(456d) Characterization of Protein Sequence Landscapes Using Flat-Histogram Monte Carlo Algorithms | AIChE

(456d) Characterization of Protein Sequence Landscapes Using Flat-Histogram Monte Carlo Algorithms

Authors 

Debenedetti, P. - Presenter, Princeton University
Panagiotopoulos, A. Z. - Presenter, Princeton University


The protein design problem, the determination of amino acid sequences which fold into target backbone structures, depends strongly on the number of amino acids to be considered for a particular design problem, and on the nature of the solvent-mediated interactions between them (i.e., the amino acid alphabet). Therefore, to better understand protein designability, we seek to quantify the dependence of the collection of all possible sequences--the sequence landscape--upon the particular amino acid alphabet used. We characterize sequence landscapes in several heteropolymer models of proteins using an efficient flat-histogram Monte Carlo search method. Our approach involves determining the distribution along various fitness parameters of all sequences of a given length, when threaded through a common backbone. These calculations are performed for a number of Protein Data Bank structures using three well-studied contact potentials.
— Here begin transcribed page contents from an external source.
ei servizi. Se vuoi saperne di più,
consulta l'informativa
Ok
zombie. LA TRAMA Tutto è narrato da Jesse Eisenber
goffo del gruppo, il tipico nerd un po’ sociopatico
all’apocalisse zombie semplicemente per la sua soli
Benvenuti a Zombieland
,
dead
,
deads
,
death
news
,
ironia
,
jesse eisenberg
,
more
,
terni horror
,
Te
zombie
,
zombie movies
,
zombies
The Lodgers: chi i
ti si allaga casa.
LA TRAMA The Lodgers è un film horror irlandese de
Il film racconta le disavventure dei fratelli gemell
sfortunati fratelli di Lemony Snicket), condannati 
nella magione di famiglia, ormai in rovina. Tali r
Our results indicate significant differences among the studied potentials in terms of the "smoothness" of their landscapes. In particular, one model reveals unusual cooperative behavior among its species' interactions, resulting in what is essentially a set of phase transitions in sequence space. Such phase transitions may possess evolutionary significance, and can have a profound effect on the performance of protein design algorithms. Moreover, our calculations permit a quantitative determination of designability by performing a statistical "counting" of the number of sequences which target a given configuration; importantly, our approach works for chain lengths far exceeding those for which an exhaustive enumeration of sequences can be performed.